■ **HOW TO COMPLETE THIS TASK**
Look through the data below and extract, unchanged, the lines from the one that contains "こちらをご覧ください＞＞ (135, 713)" to the one that contains "江戸川台スクール (149, 20)", both included.
[RECORDS FOR THE TASK — start]
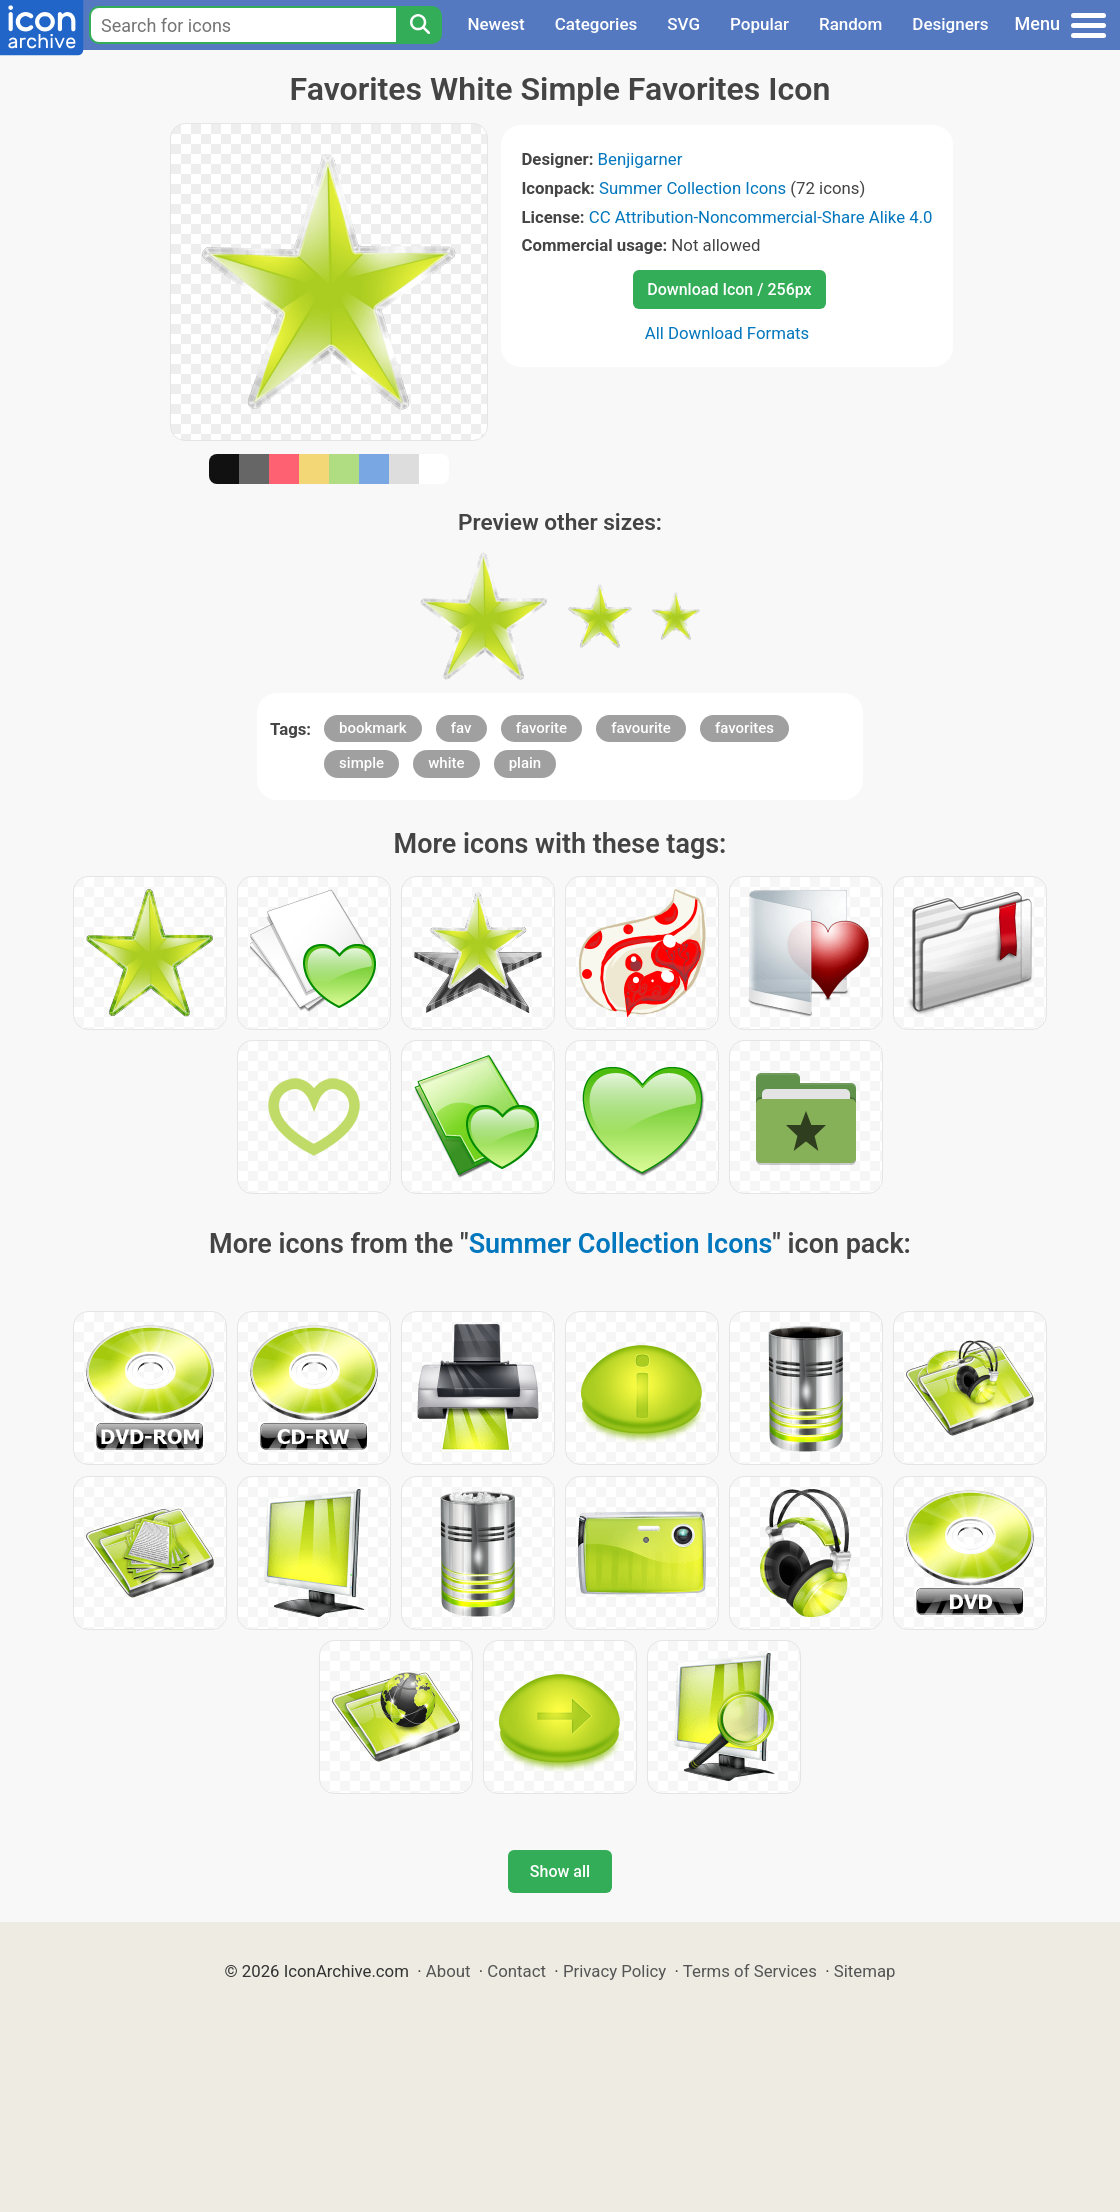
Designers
[RECORDS FOR THE TASK — finish]
[RECORDS FOR THE TASK — start]
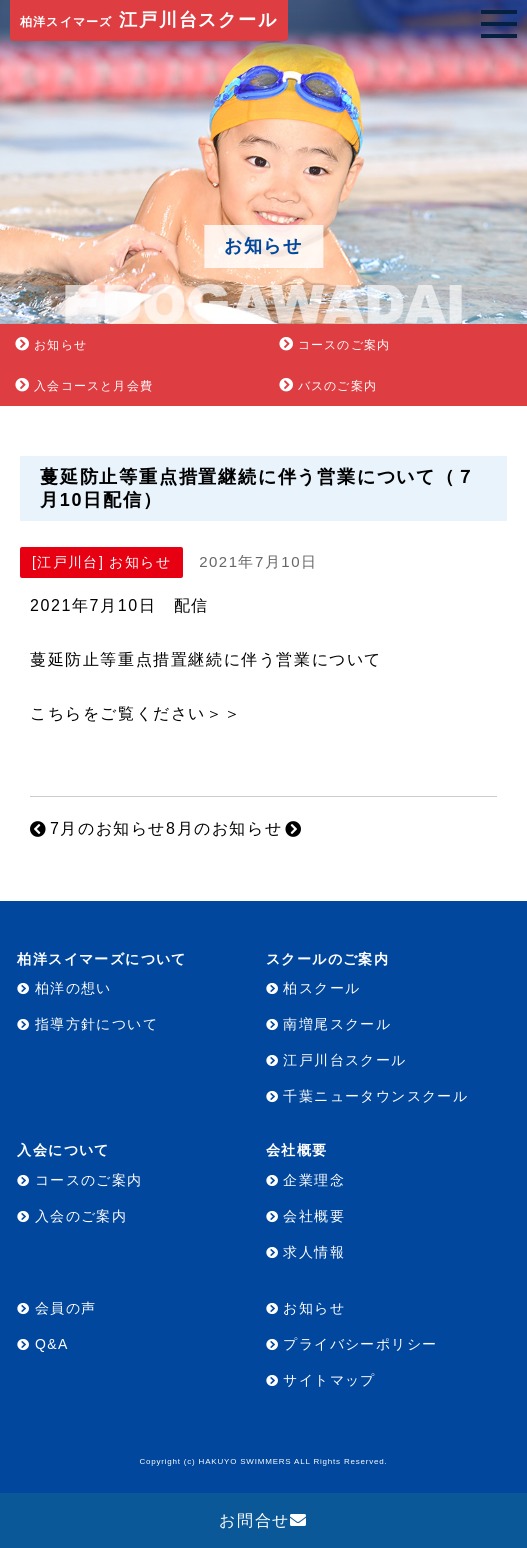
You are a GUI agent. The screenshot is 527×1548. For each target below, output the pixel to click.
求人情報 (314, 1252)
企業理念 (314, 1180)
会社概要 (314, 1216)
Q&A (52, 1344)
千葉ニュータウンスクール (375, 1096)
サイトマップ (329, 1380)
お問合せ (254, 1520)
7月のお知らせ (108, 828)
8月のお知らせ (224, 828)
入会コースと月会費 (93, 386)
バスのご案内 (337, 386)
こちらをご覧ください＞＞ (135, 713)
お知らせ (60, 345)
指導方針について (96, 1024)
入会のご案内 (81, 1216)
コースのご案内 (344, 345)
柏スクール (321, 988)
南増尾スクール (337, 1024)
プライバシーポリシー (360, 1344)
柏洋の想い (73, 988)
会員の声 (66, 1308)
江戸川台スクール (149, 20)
[RECORDS FOR THE TASK — finish]
■ **OUTPUT OF THE EXERCISE**
こちらをご覧ください＞＞ (135, 713)
お知らせ (60, 345)
指導方針について (96, 1024)
入会のご案内 (81, 1216)
コースのご案内 (344, 345)
柏スクール (321, 988)
南増尾スクール (337, 1024)
プライバシーポリシー (360, 1344)
柏洋の想い (73, 988)
会員の声 (66, 1308)
江戸川台スクール (149, 20)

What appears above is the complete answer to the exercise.